Diggin' technology every day


Take a number: how to fix

TechOps Guy: Nate

Sorry for slackin off recently, there just hasn't been a whole lot out there that has gotten me fired up.

Not too long ago I ranted a bit about outages. Basically saying if your site is down for a few hours, big whoop. It happens to everyone. The world is not going to end, your not going to go out of business.

Now if your website is down for a week or multiple weeks the situation is a bit different. I saw on a news broadcast that experts had warned the White House that the new $600M+ web site was not ready. But the people leading the project, as it seems so typical probably figured the claims were overblown (are they ever? in my experience they have not been - though I've never been involved in a $600M project before, or anywhere close to it) and decided to press onwards regardless.

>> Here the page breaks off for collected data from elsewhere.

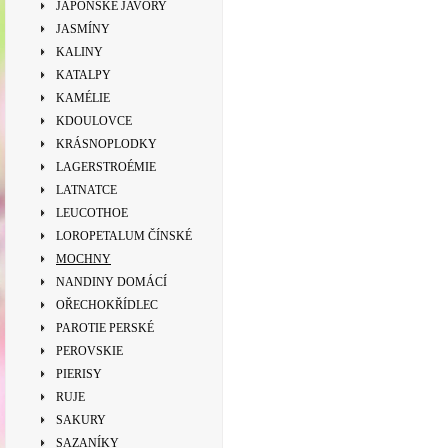
JAPONSKÉ JAVORY
JASMÍNY
KALINY
KATALPY
KAMÉLIE
KDOULOVCE
KRÁSNOPLODKY
LAGERSTROÉMIE
LATNATCE
LEUCOTHOE
LOROPETALUM ČÍNSKÉ
MOCHNY
NANDINY DOMÁCÍ
OŘECHOKŘÍDLEC
PAROTIE PERSKÉ
PEROVSKIE
PIERISY
RUJE
SAKURY
SAZANÍKY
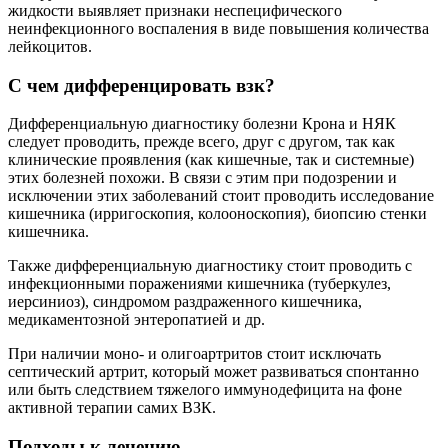
жидкости выявляет признаки неспецифического
неинфекционного воспаления в виде повышения количества
лейкоцитов.
С чем дифференцировать взк?
Дифференциальную диагностику болезни Крона и НЯК
следует проводить, прежде всего, друг с другом, так как
клинические проявления (как кишечные, так и системные)
этих болезней похожи. В связи с этим при подозрении и
исключении этих заболеваний стоит проводить исследование
кишечника (ирригоскопия, колооноскопия), биопсию стенки
кишечника.
Также дифференциальную диагностику стоит проводить с
инфекционными поражениями кишечника (туберкулез,
иерсиниоз), синдромом раздраженного кишечника,
медикаментозной энтеропатией и др.
При наличии моно- и олигоартритов стоит исключать
септический артрит, который может развиваться спонтанно
или быть следствием тяжелого иммунодефицита на фоне
активной терапии самих ВЗК.
Подходы к лечению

So they had some architecture issues, some load issues, capacity problems etc. I just thought to myself - this problem really sounds easy to solve from a technical standpoint. They tried to do this to some extent(and failed) apparently with various waiting screens. There are some recent reports that longer term fixes may take weeks to months.

I've been on the receiving end of some pretty poorly written/designed applications that it didn't really matter how much hardware you had it flat out wouldn't scale. I remember one situation in particular during an outage of some kind and the VP of Engineering interrupted us on the conference call and said Guys - is there anything I can buy that would make this problem go away?  The answer back to him was No. At this same company we had Oracle - obviously a big company in the database space come to our company and tell us they had no other customers in the world doing what we were doing, and they could not guarantee results. Storage companies were telling us the same thing. Our OLTP database at the time was roughly 8 times the next largest Oracle OLTP database in the world (which was Amazon). That was, by far the most over designed application I've ever supported. It was an interesting experience, I learned a lot. Most other applications that I have supported suffered pretty serious design issues, though none were quite as bad as this one company in particular.

My solution is simple - go old school, take a number and notify people when they can use the website.

Write a little basic app, point to it, allow people to register with really basic info like name and email address (or phone# if they prefer to use SMS). This would be an entirely separate application not part of the regular web site. This is really light weight application, perhaps even store it in some noSQL solution(for speed) because worst case if you lose the data they'll just have to come back and register again.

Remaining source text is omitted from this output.